We’d recommend writing a background like Saint John’s if you’re seeking speaking or presenting opportunities.
2. Jim Kowalski
Jim Kowalski walks us through his passions before describing his work experience and accomplishments. He makes it a point to connect his love of the automotive industry to his ethos in his work. Another notable feature of his professional background is that he mentions a brand he invigorated (it was “almost dead,” he asserts). He closes with his fascinating adventures around the world, including building a home in Thailand.
Mention ways that you’ve prevented clients and other companies from failing. If you’ve had noteworthy adventures, consider bringing them into your professional background as well. A background bio doesn’t have to be wooden; it can be fun, too, as long as you remain within reason. Plus, it gives the reader a chance to connect with you.

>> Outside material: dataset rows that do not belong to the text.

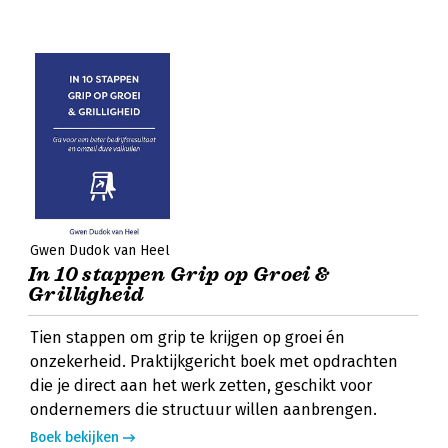
Gwen Dudok van Heel
In 10 stappen Grip op Groei &
Grilligheid
Tien stappen om grip te krijgen op groei én
onzekerheid. Praktijkgericht boek met opdrachten
die je direct aan het werk zetten, geschikt voor
ondernemers die structuur willen aanbrengen.
Boek bekijken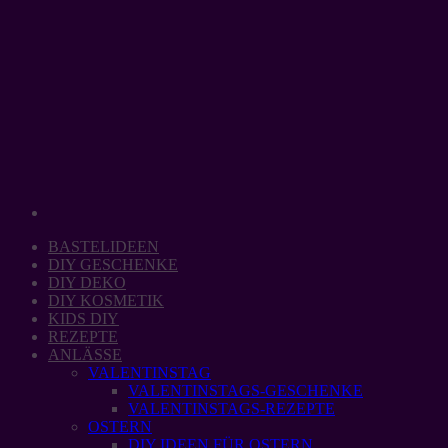
Zum
Inhalt
springen
BASTELIDEEN
DIY GESCHENKE
DIY DEKO
DIY KOSMETIK
KIDS DIY
REZEPTE
ANLÄSSE
VALENTINSTAG
VALENTINSTAGS-GESCHENKE
VALENTINSTAGS-REZEPTE
OSTERN
DIY IDEEN FÜR OSTERN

If you’re a college student, you might not have a long list of professional accomplishments, but you can take note from Katherine Gundlach’s example and write about what you love to do — and why you love to do it.
Katherine Gundlach opens her professional background with her current status as a college student, then goes into an anecdote that describes why she became a photographer. In the latter half of the bio, she describes her mission when photographing others. In your own bio, describe the purpose of what you do (or the reason why you want to pursue a certain field).
She also says where she’s from. Mentioning personal information in your professional bio can be a way for readers, hiring managers, and colleagues to relate to you.
4. Erick Rheam
Erick Rheam’s professional background effectively outlines his path to becoming a motivational speaker. He also cements his expertise by stating that he speaks regularly across the U.S. After, he outlines his vision and purpose for doing what he does. Like some of the other examples on this list, he includes personal information about himself: that he’s a runner.
This professional background is done well because it’s succinct and balances professionalism, expertise, and personality. Consider achieving a similar balance in your own background document by dedicating 1-2 sentences to each aspect of your professional and personal life.
Dr. Houyuan Luo’s professional background is a classic example of a bio that’s inspirational, professional, and persuasive.
In the medical industry, education is immensely important — how long you studied can determine your level of expertise. Dr. Luo immediately lists his academic background, then details how passionate he is for his field. He emphasizes his humanitarian values most, cementing him as an excellent candidate for clinical training and speaking opportunities.
If you work in the healthcare, non-profit, legal, educational, or environmental industries, consider emphasizing your values and ethos in your professional background. Like Dr. Luo, you can leave mention of your current position for the last sentence.
Claire Buswell immediately establishes herself as a relatable persona by going over her personal history first — then connecting that to her role today. Because she was once in the same position as her clients, Buswell is better prepared to help them professionally. She makes that clear in her professional background and is vulnerable about how hard it was to find a job.
If you’ve created a business that solves a problem that you experienced, consider bringing that into your professional background. Don’t be afraid to be vulnerable. In fact, being vulnerable can make you more relatable, and your level of success now will be testament to your methods’ effectiveness.
Ready to start writing?
Keep these tips and examples in mind as you're writing about your professional bio. Your final product should be a written statement that boasts your most notable skills and achievements. As you continue to progress in your career, take time to update your bio like you would your resume, and continue to impress your readers.